On a completely unrelated note: Sunday at church Pastor Mike announced "starting next Sunday we will be undergoing a forty day period of prayer and fasting" "SAY WHAT???? Didn't we just finish Lent??" Okay, so obviously Lent is not the only time that we can fast. And while Lenten fasting is generally focussed on personal growth (at least for us) this fast is specifically about our church. Of course, I could argue that I'm exempt since I'm pregnant. Besides I've already given up, soda, coffee, sweets and most other junk food for the baby. But since I believe that our church is important, I decided to fast from reading advice columns. You know the Dear Abby sorts. It is one of my guilty pleasures and it really has no edifying value. I'm not sure what Paul will do yet.
And speaking of fasting, back during Lent I was discussing some theology and I left a few things hanging. Nobody has been clamoring for more religion but I thought I would bring it back up anyway.
First a synopsis on the sacraments:
Communion: The Real Presence of Christ but not technically blood and flesh (if Christ can be manifest in a human form, he can be manifest in the sacrament).
Baptism: Truly a sacrament, but it had no affect on a non-believing individual. The argument, from this perspective, for infant baptism is that a child can have faith long before he is old enough to understand the sacrament. Most families in our church do not baptize infants, we dedicate them. But this does not mean we do not view baptism as a sacrament. This is entirely different than the Baptist view which is that the baptism is merely symbolic.
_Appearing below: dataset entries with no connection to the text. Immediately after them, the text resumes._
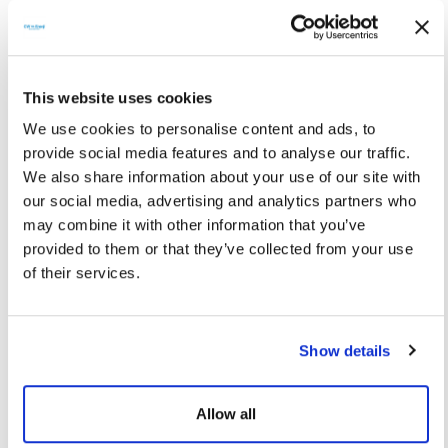
verimli bir çözümdür.
Ankara'da Isı Pompası Sistemleri
Kullanmanın Avantajları
This website uses cookies
Ankara'nın sert kara iklimi, kışın uzun süreli ısınma, yazın ise
We use cookies to personalise content and ads, to
provide social media features and to analyse our traffic.
serinletme ihtiyacını beraberinde getirir.
Ankara ısı pompası
We also share information about your use of our site with
sistemleri, bu iki ihtiyacı tek bir çözümle karşılayarak enerji
our social media, advertising and analytics partners who
maliyetlerinde önemli tasarruf sağlar. Artan elektrik fiyatları
may combine it with other information that you’ve
karşısında yüksek verimlilik sunan bu sistemler, hem
provided to them or that they’ve collected from your use
konutlarda hem de oteller, yüzme havuzları, spor tesisleri ve
of their services.
sanayi alanlarında yaygın olarak tercih edilmektedir. Ayrıca,
tarımsal üretimin yoğun olduğu ilçelerde de ısı pompalarının
kullanımı giderek artmaktadır. Türkiye genelinde enerji
Show details
verimliliğini destekleyen teşvikler ise Ankara'daki yatırımları
daha avantajlı hale getirmektedir.
Allow all
CW Plus Ankara ile Anahtar Teslim Isı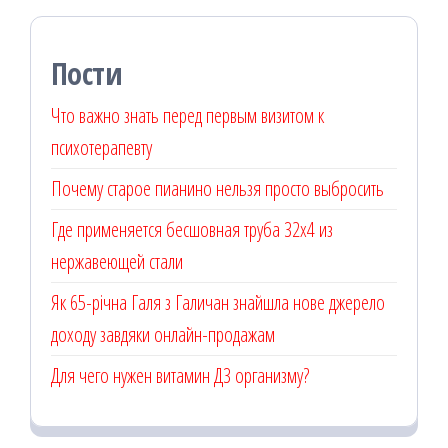
Пости
Что важно знать перед первым визитом к
психотерапевту
Почему старое пианино нельзя просто выбросить
Где применяется бесшовная труба 32х4 из
нержавеющей стали
Як 65-річна Галя з Галичан знайшла нове джерело
доходу завдяки онлайн-продажам
Для чего нужен витамин Д3 организму?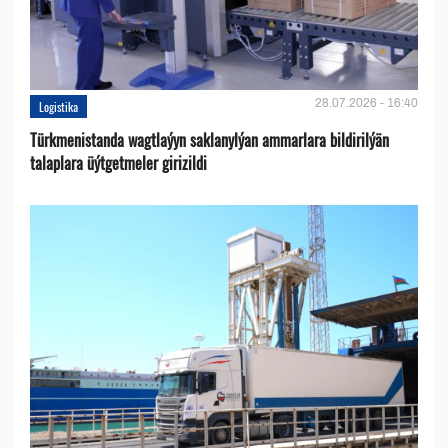
28.07.2026 - 16:40
Logistika
Türkmenistanda wagtlaýyn saklanylýan ammarlara bildirilýän
talaplara üýtgetmeler girizildi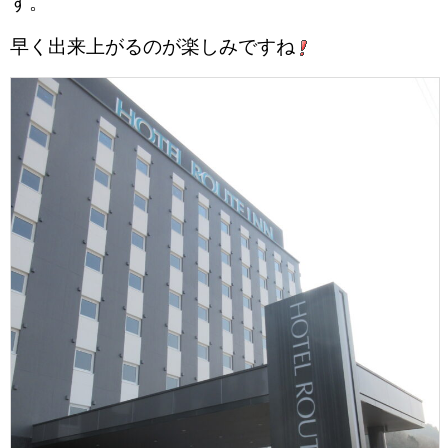
す。
早く出来上がるのが楽しみですね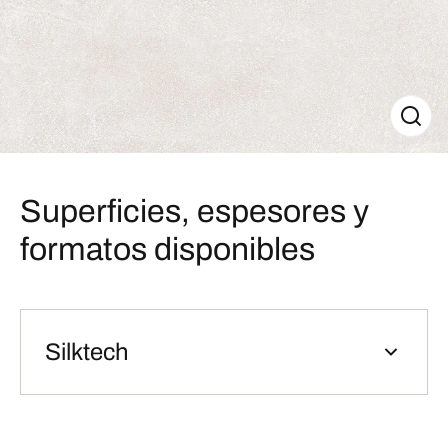
Superficies, espesores y
formatos disponibles
Silktech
Confession: We do not believe that priest mediated confession is necessary. Although confessing to the pastor is an option. However, confessing our sins and repenting of them is definitely a must.
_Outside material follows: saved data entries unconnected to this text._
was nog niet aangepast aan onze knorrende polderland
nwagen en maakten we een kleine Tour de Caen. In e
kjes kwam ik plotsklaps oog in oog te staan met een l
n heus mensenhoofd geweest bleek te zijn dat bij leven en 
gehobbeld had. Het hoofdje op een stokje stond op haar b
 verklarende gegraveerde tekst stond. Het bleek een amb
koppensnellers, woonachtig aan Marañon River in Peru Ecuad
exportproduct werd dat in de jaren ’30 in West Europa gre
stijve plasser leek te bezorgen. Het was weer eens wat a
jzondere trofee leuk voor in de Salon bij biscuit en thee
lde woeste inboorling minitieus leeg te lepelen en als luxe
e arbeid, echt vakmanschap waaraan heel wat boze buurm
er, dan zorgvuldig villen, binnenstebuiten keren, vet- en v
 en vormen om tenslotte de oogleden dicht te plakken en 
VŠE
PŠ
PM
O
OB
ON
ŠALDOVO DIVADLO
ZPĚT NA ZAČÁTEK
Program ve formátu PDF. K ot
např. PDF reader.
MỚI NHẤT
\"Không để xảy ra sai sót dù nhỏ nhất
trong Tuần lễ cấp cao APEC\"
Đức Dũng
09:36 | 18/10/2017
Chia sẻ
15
Matrimony: Marriage is a life long commitment. Divorce is only allowable in the case that the spouse committed adultery. If a person is deserted by a non-Christian spouse, that person may remarry. However, divorces that occurred before the person came to faith are not counted against them. I totally do not understand the Catholic annulment thing. I think annulments are granted way too frequently.
Ordination: Certain people are called to ministry, they go to seminary and become ordained as ministers. Some ordained ministers also become deacons and bishops. Perhaps the one teaching of the Free Methodist church that I have never been able to really come to terms with is that they ordain women. They were actually one of the first denominations to come to this practice from my understanding. The logic is scriptural that in Christ we are "neither male nor female" still this doesn't sit right with me. On the other hand I am bothered by the Catholic demand for Celibacy since the Bible also says the overseer should be "the husband of one wife". Besides the fact that Peter was married (otherwise how could Jesus have healed his mother-in-law).
Anointing: When someone is ill (dying or not) they may request to be anointed. Sometimes there are special healing services. And usually this is accompanied by the laying on of hands of the congregation. Of course in some cases that is not possible. And sometimes a substitute is used for the laying on of hands. For instance when Sammy was in the NICU -- I was a stand in since the congregation could obviously not come in and see him. He was anointed once. It was kind of neat.
Confirmation: I don't know a lot about confirmation. People undergo classes then there is a ceremony in which they make professions and become full church members. If a person has a severe sin which needs to be remedied they can have a sort of probationary membership. For instance in our class there was a woman who was living with a man whom she was not married to. She went through the classes and ceremony with us. But was not a full member until she married him (she also could have moved out) but she didn't need any additional ceremony. The classes are very simple and much less rigorous than RCIA in part because the Free Methodist doctrine/discipline is oodles simpler. And the professions are very basic and any true Christian would agree with them even if they thought the church had a lot of other things backwards.
I think that's all the sacraments. We do truly believe in sacraments in our church. But usually if we say "the sacrament" we are referring to The Lord's Supper.
I think tomorrow I will give a discussion on Mariology. I will try to explain fairly what Catholic teachings say and why protestants are bothered by some of it. And I will also try not to offend anyone.
In the meantime I will go to bed and sleep.
I suppose I should put a disclaimer on my sight.
DISCLAIMER: Although I am a Free Methodist, I am not authorized to make statements on behalf of the church. So don't get mad if I said something wrong.
P.S. A lot of denominations recognize some of the sacraments but not others, this is sort of confusing to me.
P.P.S. Sometime in the next few days, I plan to post on all the things that really bug me about the Catholic church. So be prepared to defend yourselves, all you Catholics (I think that constitutes a vast majority of my readership). And all you non-Catholics, I could probably use some support?